Deer don't go on vacations, and if they do go to war
with other deer, they do that within their home ranges.
I define the home range of a deer as, 'everywhere a
deer goes within a year's time.' Early studies done
years ago about a deer's home range were only conducted
during a two- or a three-month time frame. That's the
basis for some of the misconceptions of the size of
a deer's home range today. If we define a human's home
range as only the places a human goes during the six
weeks of winter, a human also will have a small home
range.
"When
you're talking about a deer's home range, I think two
terms have been confused. There's:
* "the core area where a deer beds, feeds and waters
throughout most of the year, except during the rut,
and
* "the home range, which is everywhere a deer goes
throughout the year, including during the rut.
"A buck may move out of his core area during the
rut, but numbers of studies show that rarely will a
buck leave his home range during the rut, even if the
area is clear-cut."
The Bully Cometh:
According to Wood, "A buck may move out of his
home range during the rut if a lot of older-age-class
bucks live on the same range. When an older-age-class
buck consistently clashes with a subordinate buck, the
subordinate buck knows that the only way he'll get to
breed an estrous doe is to leave his home range or leave
that older buck's core area. That's when you may spot
some really-big bucks in sections of land where you've
never seen them before. However, if that buck is outside
his core range, he's there because a bigger buck has
forced him to leave home. Competitions with bigger bucks
are much more of a reason for bucks to leave an area
and move to another one rather than one place having
more does than another."
Another
Lie About The Rut:
For many years, hunters have believed that bucks mark
their territory using scrapes and rubs. But Wood explains
that, "Scrapes and rubs in deer country are like
public phone booths in that they are the places where
individuals go to communicate. Rubs and scrapes have
nothing to do with a deer's territory. They are just
signposts where different deer leave messages for other
deer. Bucks don't protect their scrapes and rubs or
fight at them unless they find an estrous doe there.
The only territory a buck will defend during the rut
is about 20 yards around an estrous doe. One time I
spent three years videoing wild, free-roaming deer and
never once saw bucks fight around scrapes, unless a
doe that I perceived to be estrous was near that scrape
at the same time both bucks were there.
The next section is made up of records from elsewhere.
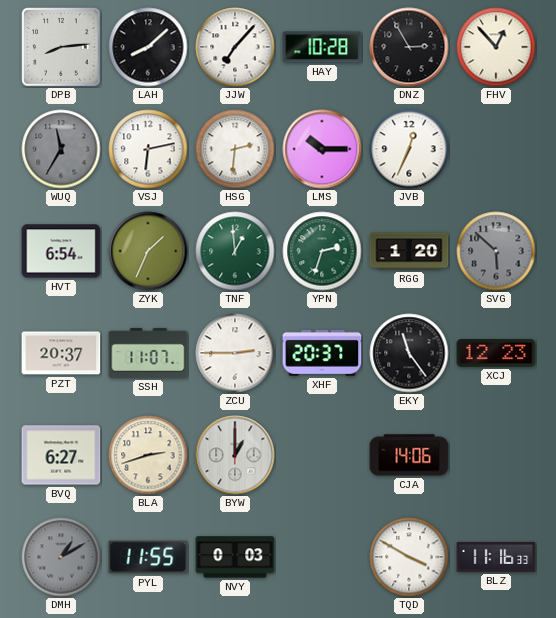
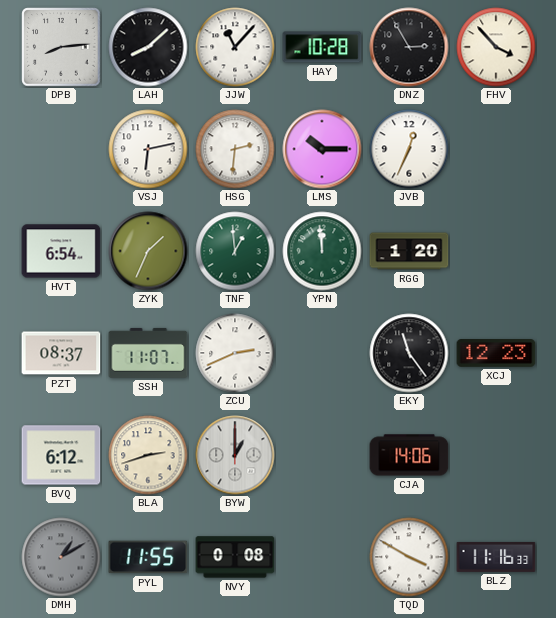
JJW: 7:07 -> 11:07
FHV: 12:53 -> 3:53
WUQ: 11:35 -> none
YPN: 2:33 -> 11:59
SVG: 5:52 -> none
PZT: 20:37 -> 08:37
ZCU: 2:45 -> 2:41
XHF: 20:37 -> none
BVQ: 6:27 -> 6:12
NVY: 0:03 -> 0:08
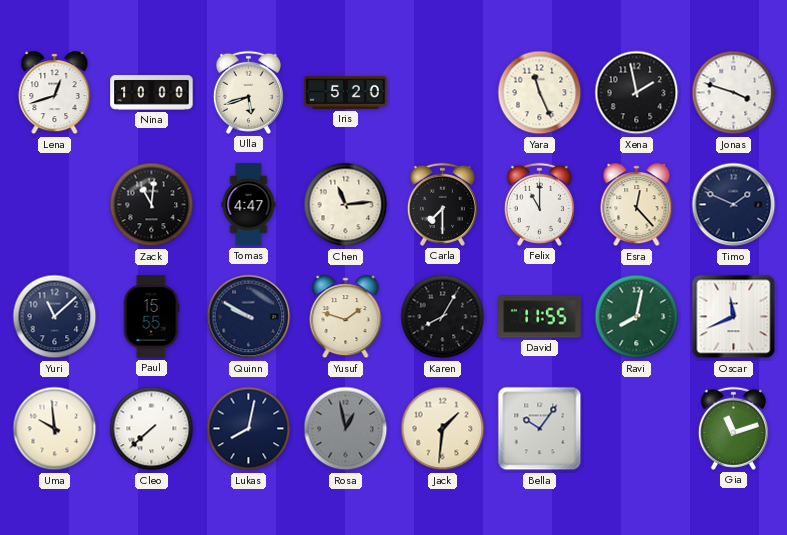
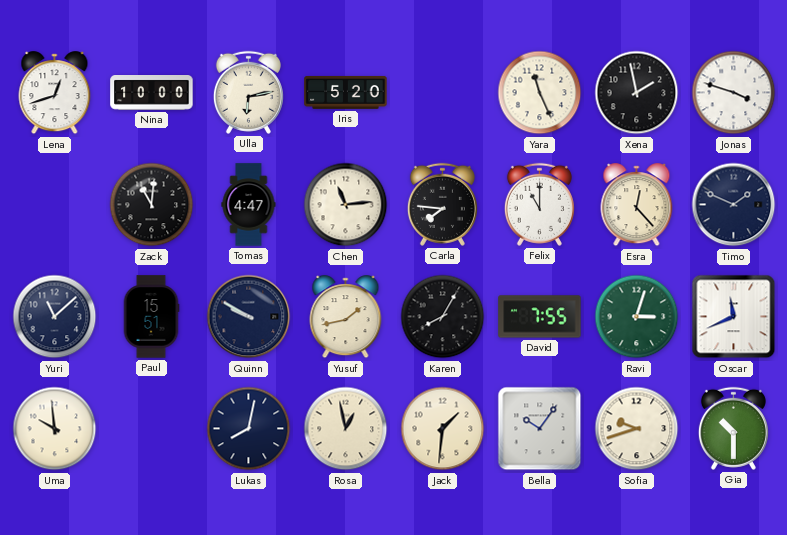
Ulla: 5:42 -> 6:13
Carla: 7:30 -> 7:46
Paul: 15:55 -> 15:51
Yusuf: 1:48 -> 1:43
David: 11:55 -> 7:55
Ravi: 8:02 -> 3:03
Cleo: 7:38 -> none
Rosa dial: grey -> cream
Sofia: none -> 9:42
Gia: 11:12 -> 10:30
The best place
to find a buck during the rut is where the does are
feeding, because the bucks are going where the does
are."
Dr. Wood Doesn't Hunt The Rut:
Dr. Wood considers the rut the worst time of the year
to bag a big buck. "If someone tells me, 'I'll
give you $1 million if you can take a big buck within
a two-week period of time,' I still won't hunt the rut.
People will harvest big bucks during the rut for only
two reasons: they know where the food source is located
that the bucks are coming to, and/or they're lucky.
During the rut, you can't predict where the buck will
be. When you discover the big buck you want to take,
you need to learn where he lives and go there. That's
why I say that your opportunity to take a big buck is
best during the first three or four days of deer season
before the bucks have moved their core areas and have
encountered so much hunting pressure. During the rut,
you can't even guess where a big buck will be because
that buck does not even know where or when he'll be
there. A big buck that finds a doe in estrus will allow
her to dictate his entire movement pattern."